=== Your assignment ===
Emit the data below verbatim, stripping out any pictures.

————

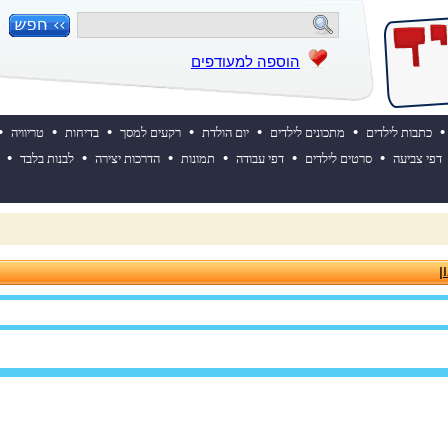
הוספה למעודפים
•
•
•
•
•
•
•
כתבות לילדים
מתכונים לילדים
יום הולדת
רקעים למסך
בדיחות
טריוויה
•
•
•
•
•
•
דפי צביעה
סרטים לילדים
דפי עבודה
תמונות
הדרכות יצירה
לבנות בלבד
 ההולדת של אייקיד! למעבר לאתר לחצו כאן
ן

————

=== Expected answer ===
הוספה למעודפים
•
•
•
•
•
•
•
כתבות לילדים
מתכונים לילדים
יום הולדת
רקעים למסך
בדיחות
טריוויה
•
•
•
•
•
•
דפי צביעה
סרטים לילדים
דפי עבודה
תמונות
הדרכות יצירה
לבנות בלבד
 ההולדת של אייקיד! למעבר לאתר לחצו כאן
ן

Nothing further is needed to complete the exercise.